Veo en una fotografía de prensa a Arnaldo Otegi, el líder del patriotismo de mi pueblo, que aboga por “la ruptura con España” -lo que quiera que signifique eso ahora en sus palabras-, rodeado de la comitiva de los joaldunak, literalmente, en vascuence, los del cencerro. Esta comparsa es más conocida entre los aficionados al folclore como Zanpantzar (de Saint Pansart, una fiesta vascofrancesa de carnaval dedicada a honrar los placeres de la panza antes de la cuaresma) y, en la península, es propia de las localidades navarras de Ituren y Zubieta (la distinción de los atavíos entre los dos pueblos está en las dimensiones de la pelliza de los danzantes), que desfilaba de un pueblo a otro en los días previos a la primavera. La interpretación común y cansina de este ritual, recuperado, como todos los de su estilo, hace menos de cien años, en pleno neorromanticismo burgués, decía que los danzantes desfilaban por el bosque para ahuyentar a las brujas, lo que parece congruente con el mundo mágico del patriotismo ruralista.

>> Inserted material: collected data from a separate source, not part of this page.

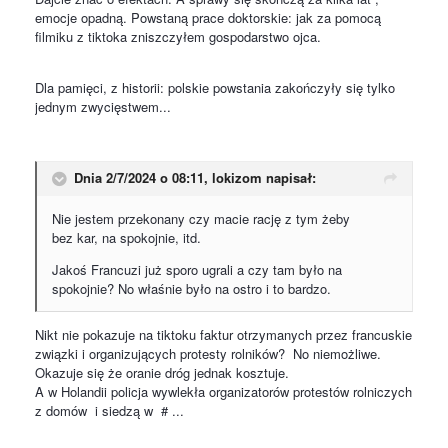
emocje opadną. Powstaną prace doktorskie: jak za pomocą
filmiku z tiktoka zniszczyłem gospodarstwo ojca.
Dla pamięci, z historii: polskie powstania zakończyły się tylko
jednym zwycięstwem...
Dnia 2/7/2024 o 08:11,
lokizom
napisał:
Nie jestem przekonany czy macie rację z tym żeby
bez kar, na spokojnie, itd.
Jakoś Francuzi już sporo ugrali a czy tam było na
spokojnie? No właśnie było na ostro i to bardzo.
Nikt nie pokazuje na tiktoku faktur otrzymanych przez francuskie
związki i organizujących protesty rolników? No niemożliwe.
Okazuje się że oranie dróg jednak kosztuje.
A w Holandii policja wywlekła organizatorów protestów rolniczych
z domów i siedzą w # ...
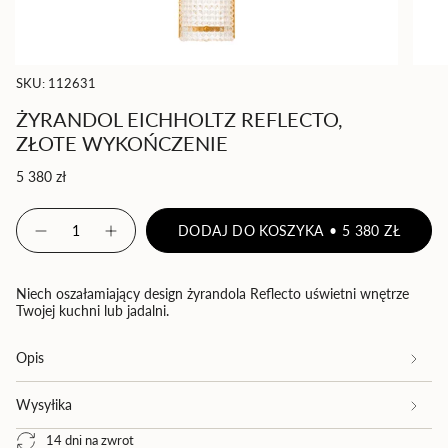
SKU: 112631
ŻYRANDOL EICHHOLTZ REFLECTO,
ZŁOTE WYKOŃCZENIE
Cena
5 380 zł
regularna
{"in_cart_html"=>"
DODAJ DO KOSZYKA
5 380 ZŁ
<span
Zmniejsz
Zwiększ
ilość
ilość
class=\"quantity-
produktu
-
cart\">
Żyrandol
Żyrandol
{{
Eichholtz
Eichholtz
Niech oszałamiający design żyrandola Reflecto uświetni wnętrze
Reflecto,
Reflecto,
quantity
Twojej kuchni lub jadalni.
złote
złote
}}
wykończenie
wykończenie">
</span>
Opis
w
koszyku",
Wysyłika
"decrease"=>"Zmniejsz
ilość
14 dni na zwrot
produktu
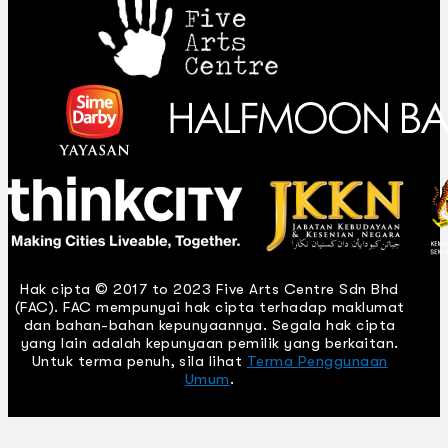
Hak cipta © 2017 to 2023 Five Arts Centre Sdn Bhd
(FAC). FAC mempunyai hak cipta terhadap maklumat
dan bahan-bahan kepunyaannya. Segala hak cipta
yang lain adalah kepunyaan pemilik yang berkaitan.
Untuk terma penuh, sila lihat
Terma Penggunaan
Umum
.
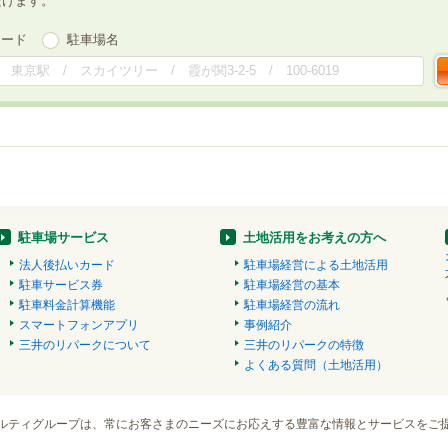
だけます。
ワード
駐車場名
駐車場サービス
土地活用をお考えの方へ
法人後払いカード
駐車場経営による土地活用
駐車サービス券
駐車場経営の基本
駐車料金計算機能
駐車場経営の流れ
スマートフォンアプリ
事例紹介
三井のリパークについて
三井のリパークの特徴
よくある質問（土地活用）
ルティグループは、常にお客さまのニーズにお応えする豊富な情報とサービスをご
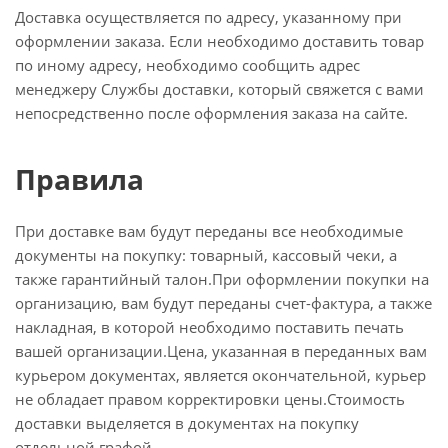
Доставка осуществляется по адресу, указанному при
оформлении заказа. Если необходимо доставить товар
по иному адресу, необходимо сообщить адрес
менеджеру Службы доставки, который свяжется с вами
непосредственно после оформления заказа на сайте.
Правила
При доставке вам будут переданы все необходимые
документы на покупку: товарный, кассовый чеки, а
также гарантийный талон.При оформлении покупки на
организацию, вам будут переданы счет-фактура, а также
накладная, в которой необходимо поставить печать
вашей организации.Цена, указанная в переданных вам
курьером документах, является окончательной, курьер
не обладает правом корректировки цены.Стоимость
доставки выделяется в документах на покупку
отдельной графой.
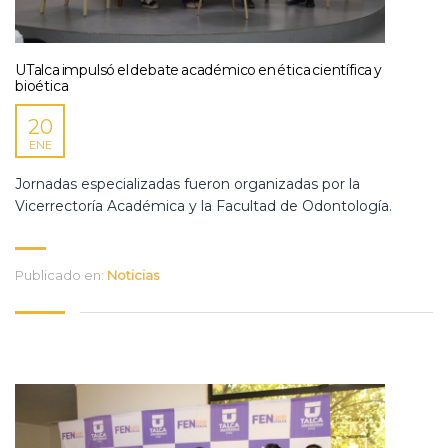
UTalca impulsó el debate académico en ética científica y
bioética
20
ENE
Jornadas especializadas fueron organizadas por la
Vicerrectoría Académica y la Facultad de Odontología.
Publicado en:
Noticias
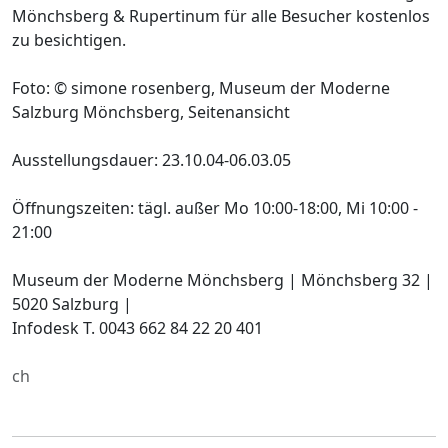
Mönchsberg & Rupertinum für alle Besucher kostenlos
zu besichtigen.
Foto: © simone rosenberg, Museum der Moderne
Salzburg Mönchsberg, Seitenansicht
Ausstellungsdauer: 23.10.04-06.03.05
Öffnungszeiten: tägl. außer Mo 10:00-18:00, Mi 10:00 -
21:00
Museum der Moderne Mönchsberg | Mönchsberg 32 |
5020 Salzburg |
Infodesk T. 0043 662 84 22 20 401
ch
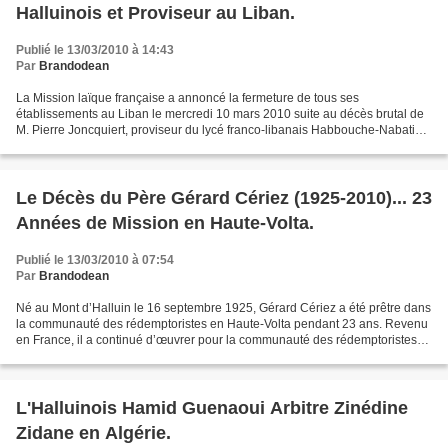
Halluinois et Proviseur au Liban.
Publié le 13/03/2010 à 14:43
Par
Brandodean
La Mission laïque française a annoncé la fermeture de tous ses
établissements au Liban le mercredi 10 mars 2010 suite au décès brutal de
M. Pierre Joncquiert, proviseur du lycé franco-libanais Habbouche-Nabatieh
(Liban). L’Ambassade de France au Liban...
Le Décès du Père Gérard Cériez (1925-2010)... 23
Années de Mission en Haute-Volta.
Publié le 13/03/2010 à 07:54
Par
Brandodean
Né au Mont d’Halluin le 16 septembre 1925, Gérard Cériez a été prêtre dans
la communauté des rédemptoristes en Haute-Volta pendant 23 ans. Revenu
en France, il a continué d’œuvrer pour la communauté des rédemptoristes
d’abord à Ménilmontant, puis à Dunkerque...
L'Halluinois Hamid Guenaoui Arbitre Zinédine
Zidane en Algérie.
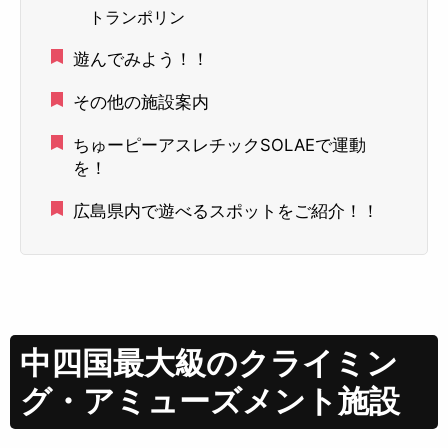
トランポリン
遊んでみよう！！
その他の施設案内
ちゅーピーアスレチックSOLAEで運動
を！
広島県内で遊べるスポットをご紹介！！
中四国最大級のクライミン
グ・アミューズメント施設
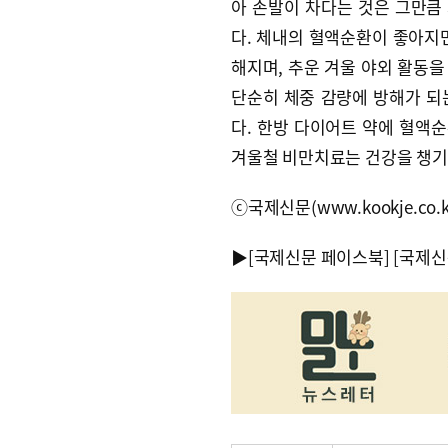
아 손발이 차다는 것은 그만큼
다. 체내의 혈액순환이 좋아지
해지며, 추운 겨울 야외 활동
단순히 체중 감량에 방해가 되
다. 한방 다이어트 약에 혈액순
겨울철 비만치료는 건강을 챙기
ⓒ국제신문(www.kookje.co.
▶
[국제신문 페이스북]
[국제신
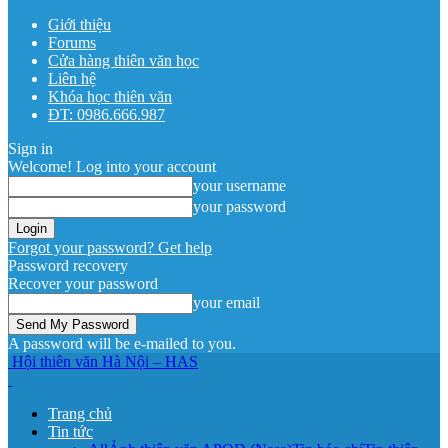
Giới thiệu
Forums
Cửa hàng thiên văn học
Liên hệ
Khóa học thiên văn
ĐT: 0986.666.987
Sign in
Welcome! Log into your account
your username
your password
Forgot your password? Get help
Password recovery
Recover your password
your email
A password will be e-mailed to you.
Hội thiên văn Hà Nội – HAS
Trang chủ
Tin tức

Los joaldunak constituían un raro y atractivo espectáculo, al que muy pocos forasteros tenían acceso cuando desfilaban entre los robledales de sus lugares de origen y doy fe del hechizo que emanaba del ritmo elemental de los grandes cencerros ceñidos a los riñones de los danzantes y acompañados de la oscilación de los hisopos de crin que llevan en la mano y de las cintas y plumas que coronan el cucurucho que les sirve de sombrero. Hace quizás algo más de un cuarto de siglo, quien esto escribe trabajaba para un departamento de turismo del gobierno regional y recuerdo haber oído de sus responsables la reticencia de las comparsas a aparecer en la publicidad de la provincia para evitar que los turistas anegaran su festejo privado. No contaban, probablemente, con el carácter viral que cualquier novedad encuentra en la sociedad iphone y en este tiempo los del cencerro han proliferado en todos los pueblos y ciudades del País Vasco y se han convertido en el logotipo de la izquierda abertzale, de modo que el delicado y recóndito ritmo rural de los cencerros de primavera ha mutado en un insufrible tolón tolón urbano en todas las estaciones del año.

¿Alguien se imagina un futuro representado por un mocetón fajado a unas descomunales esquilas y cubierto de pieles de oveja lacha que va dando saltitos rítmicos por las instituciones multinacionales, universidades, bolsas y mercados de valores, laboratorios de alta tecnología, aeropuertos internacionales, fábricas textiles en Pakistán y centros comerciales donde los empleados se empobrecen trabajando? Pues, aunque parezca increíble, en mi pueblo hay muchos miles de paisanos que sí creen imaginar un futuro así, incluido el alcalde de mi ciudad, y allí estaban todos, los portadores del cencerro de bronce y los urbanitas de clase media que llevan acarreando el cencerro virtual desde hace décadas, con la boca abierta esperando el mensaje de Moisés al borde del mar Rojo.